What needs to be done: Without changing anything, copy out each entry.

[Opening Extracted information section]

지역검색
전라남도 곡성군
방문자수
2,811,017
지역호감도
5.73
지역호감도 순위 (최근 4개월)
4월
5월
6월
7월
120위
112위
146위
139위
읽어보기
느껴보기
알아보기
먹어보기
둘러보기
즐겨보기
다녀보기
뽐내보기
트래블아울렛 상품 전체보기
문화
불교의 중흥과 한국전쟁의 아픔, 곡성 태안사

[Closing Extracted information section]

Task result:
지역검색
전라남도 곡성군
방문자수
2,811,017
지역호감도
5.73
지역호감도 순위 (최근 4개월)
4월
5월
6월
7월
120위
112위
146위
139위
읽어보기
느껴보기
알아보기
먹어보기
둘러보기
즐겨보기
다녀보기
뽐내보기
트래블아울렛 상품 전체보기
문화
불교의 중흥과 한국전쟁의 아픔, 곡성 태안사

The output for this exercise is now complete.